Steel Hunting Bow (kaman)
Place of Origin: India
Date: Late 19th Century
Overall: 1105mm (43.5 inches)
On occasion, the field of arms and armour surprises even the most experienced experts, and this has been the case with this possibly unique late 19th century Indian steel bow, or kaman. Indian steel bows are not unheard of, most being from the late 18th and 19th centuries, and they are thought to have come about in order to streamline the intensive production process required to create a composite bow—which is one made from several layers of horn and sinew. This example follows the form of the more commonly encountered steel bows but, unlike the usually very late examples, it does not disassemble at the grip (which here is covered in black leather). Another difference, and what really sets this bow apart, is the inclusion of antelope-head tips.

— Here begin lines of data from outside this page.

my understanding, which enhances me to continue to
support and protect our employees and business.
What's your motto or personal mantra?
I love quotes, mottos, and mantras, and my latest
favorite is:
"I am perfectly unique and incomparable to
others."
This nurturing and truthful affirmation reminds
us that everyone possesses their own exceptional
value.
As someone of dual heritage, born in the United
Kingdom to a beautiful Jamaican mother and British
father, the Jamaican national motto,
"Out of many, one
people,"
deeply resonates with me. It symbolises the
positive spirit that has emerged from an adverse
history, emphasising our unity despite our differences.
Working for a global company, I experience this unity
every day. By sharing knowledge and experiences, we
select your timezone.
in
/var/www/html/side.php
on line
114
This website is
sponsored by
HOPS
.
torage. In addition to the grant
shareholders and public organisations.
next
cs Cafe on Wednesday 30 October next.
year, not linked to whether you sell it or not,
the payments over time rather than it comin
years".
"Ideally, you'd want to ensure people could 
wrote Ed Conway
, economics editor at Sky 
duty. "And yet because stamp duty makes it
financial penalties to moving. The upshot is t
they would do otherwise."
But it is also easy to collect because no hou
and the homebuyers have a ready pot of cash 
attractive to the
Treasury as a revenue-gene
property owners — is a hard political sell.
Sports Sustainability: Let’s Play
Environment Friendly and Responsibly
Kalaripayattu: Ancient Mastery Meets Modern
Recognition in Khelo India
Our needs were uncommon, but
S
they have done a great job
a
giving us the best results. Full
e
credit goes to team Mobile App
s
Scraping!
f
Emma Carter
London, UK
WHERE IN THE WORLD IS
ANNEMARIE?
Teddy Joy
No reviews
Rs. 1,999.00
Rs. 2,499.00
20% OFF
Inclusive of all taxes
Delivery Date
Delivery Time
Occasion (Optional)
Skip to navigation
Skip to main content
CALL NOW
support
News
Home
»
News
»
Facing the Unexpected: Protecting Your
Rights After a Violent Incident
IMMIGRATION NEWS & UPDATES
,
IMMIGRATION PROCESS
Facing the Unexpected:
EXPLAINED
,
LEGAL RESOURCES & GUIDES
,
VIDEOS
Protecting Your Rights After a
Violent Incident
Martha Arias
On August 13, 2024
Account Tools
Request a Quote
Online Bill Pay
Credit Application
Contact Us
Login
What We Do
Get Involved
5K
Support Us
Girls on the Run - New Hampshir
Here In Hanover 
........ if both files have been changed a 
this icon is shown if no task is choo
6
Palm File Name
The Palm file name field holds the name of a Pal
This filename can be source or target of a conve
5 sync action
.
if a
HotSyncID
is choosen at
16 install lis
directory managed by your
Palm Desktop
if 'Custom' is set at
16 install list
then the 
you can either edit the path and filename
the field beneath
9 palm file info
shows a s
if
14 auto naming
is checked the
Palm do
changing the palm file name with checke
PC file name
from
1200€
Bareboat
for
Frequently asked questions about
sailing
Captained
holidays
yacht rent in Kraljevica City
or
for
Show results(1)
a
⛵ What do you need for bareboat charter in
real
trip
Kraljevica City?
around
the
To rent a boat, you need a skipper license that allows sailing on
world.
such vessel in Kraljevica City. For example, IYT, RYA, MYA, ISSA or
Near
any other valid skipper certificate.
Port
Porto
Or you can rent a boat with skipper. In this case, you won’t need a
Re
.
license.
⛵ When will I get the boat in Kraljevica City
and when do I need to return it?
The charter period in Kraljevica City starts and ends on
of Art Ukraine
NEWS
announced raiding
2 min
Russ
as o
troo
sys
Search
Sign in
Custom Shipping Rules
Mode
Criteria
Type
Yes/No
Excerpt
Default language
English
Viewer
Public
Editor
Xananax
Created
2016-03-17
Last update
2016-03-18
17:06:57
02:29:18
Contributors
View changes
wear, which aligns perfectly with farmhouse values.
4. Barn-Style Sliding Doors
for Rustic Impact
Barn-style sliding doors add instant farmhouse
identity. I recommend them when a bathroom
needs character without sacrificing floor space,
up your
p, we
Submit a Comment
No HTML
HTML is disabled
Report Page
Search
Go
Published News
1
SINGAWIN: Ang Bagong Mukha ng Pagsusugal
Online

Pleasingly modelled from silvered copper, the tips have twisted horns and large ears and a depression just above the nose retains the loop of the original bowstring. The animal subject matter of the bow likely indicates that this weapon was made for the hunt.
The misconception that steel bows are a late invention is addressed by an Iranian bow in the Furusiyaa Collection1 that is said to be from the 15th–16th centuries. It is also thought to be unique.
1 Mohamed, The Arts of the Muslim Knight – The Furusiyya Art Foundation Collection, 2008, P.384, no.359.